While international aid organisations will focus on the conditions of families, the left has to consider the special position of trade union members and of political prisoners, for whom no-one else will stand up. Worryingly, trade unions are being prevented from visiting the 2,000 teachers working in the camps. Access is crucial for the unions to help workers to get the right documentation and conditions – and to ensure the truth gets out concerning the real conditions in the camps. It’s important that the political prisoners stay alive. Many have been taken, killed, crushed – none have been offered justice. Many of the survivors are leaders of the Tamil struggle, and can play a crucial role in giving dignity and direction to the Tamil struggle.
Because the UN and ‘international community’ won’t lift a finger to protect trade unionists and political prisoners, the right to trade unions and political organisation needs to be defended by the international labour and progressive movements.
These campaigns can be especially important in offering the Tamil community worldwide a way forward. If there was peace, then farming, shipping, tourism and other aspects of the Tamil economy would develop. Under occupation and dispersion, however, the Tamil people will undergo repression; a fate similar in some ways to the experience of the Kurdish nation in Turkey.

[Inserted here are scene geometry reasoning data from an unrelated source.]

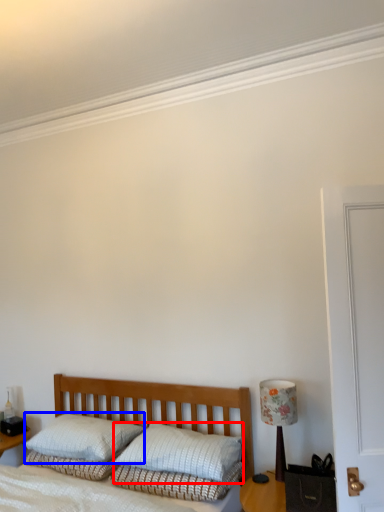 Question: Which object is closer to the camera taking this photo, pillow (highlighted by a red box) or pillow (highlighted by a blue box)?

Choices:
 (A) pillow
 (B) pillow

Answer: (A) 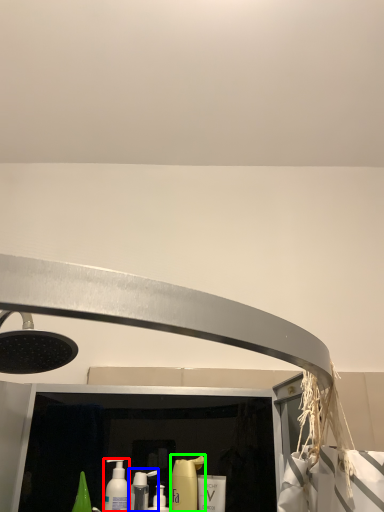 Question: Estimate the real-world distances between objects in this image. Which object is farther from mouthwash (highlighted by a red box), cleaning product (highlighted by a blue box) or cleaning product (highlighted by a green box)?

Choices:
 (A) cleaning product
 (B) cleaning product

Answer: (B) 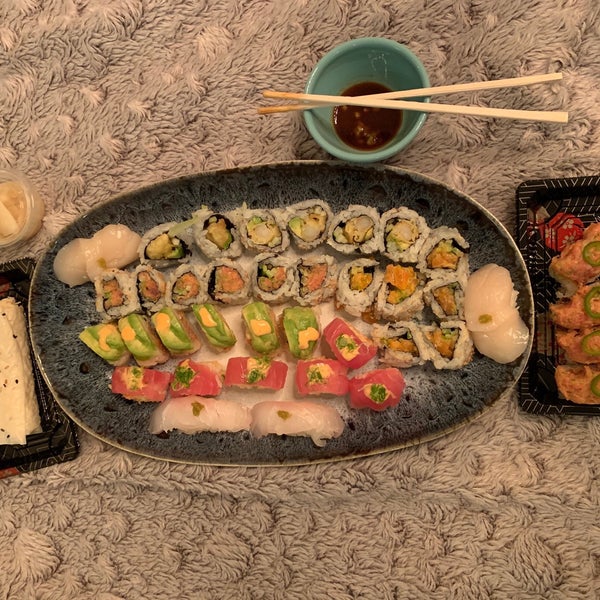 The image size is (600, 600). In order to click on rug in this screenshot , I will do `click(374, 554)`. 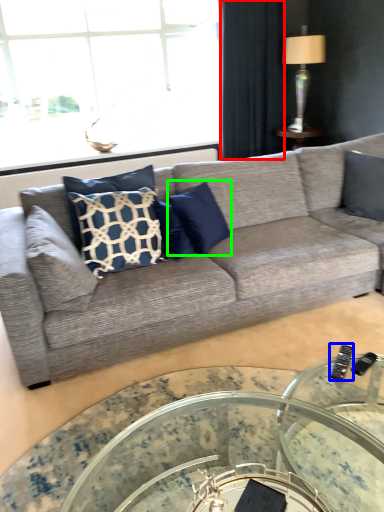 Question: Which object is the farthest from curtain (highlighted by a red box)? Choose among these: remote (highlighted by a blue box) or pillow (highlighted by a green box).

Choices:
 (A) remote
 (B) pillow

Answer: (A) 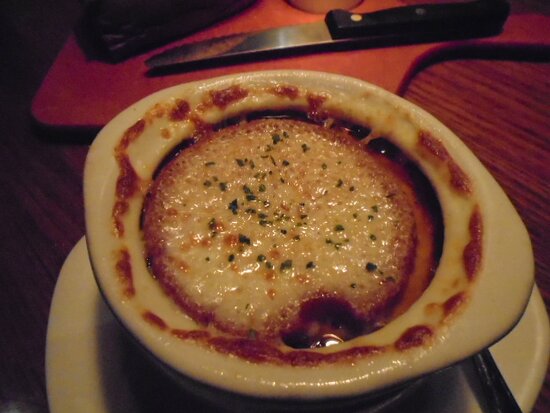 In order to click on knife handle in this screenshot , I will do `click(395, 21)`. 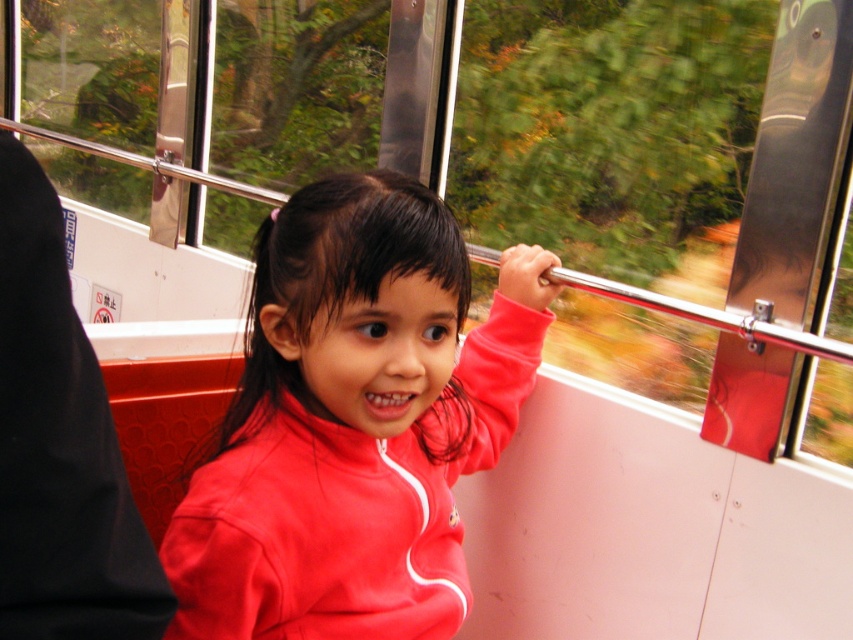 You are a passenger in the tram car and want to reach a button located at point (175, 570) from your current position at point (28, 556). Which direction should you move in to get closer to the button?

You should move backward because point (175, 570) is behind point (28, 556).

You are a passenger in the tram car and want to sit next to the window to enjoy the autumn scenery. There is a matte red jacket at center and a black fabric coach at left. Which object is closer to the window?

The matte red jacket at center is positioned on the right side of black fabric coach at left, so the matte red jacket at center is closer to the window than the black fabric coach at left.

You are standing in the tram car and want to reach the point marked as point (265, 449). If your arm can extend 30 inches, can you reach that point without moving your feet?

The distance between you and point (265, 449) is 35.42 inches, which is farther than your arm can reach. You cannot reach it without moving your feet.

The occupied people will be allowed political parties that are approved by the occupier. A facade of Tamils, approved by the Sinhalese army, will sit on council seats but while those Quislings get their snouts into the trough, there will be no lasting peace without justice and self-determination for the Tamil people as a whole.
The last months have also revealed the deep complicity of Britain and other European Union countries in the genocidal war against the Tamil people. Despite the presence of many sincere individual supporters of Tamil rights, the major parties in Britain, like the political mainstream in the rest of the West, has aided the Sri Lankan government with military training and equipment – including landmines from Belgium, Italy, Portugal and the United States. In contrast, the radical anti-capitalist left worldwide has been a consistent supporter of the Tamil struggle. If the Tamil people and the left were able to find a way to integrate their efforts, then the non-Tamil communities could be moblised far more widely – as we have seen with solidarity movements focussed on Ireland, the Middle East and Latin America.
Photo: Tamil Voice.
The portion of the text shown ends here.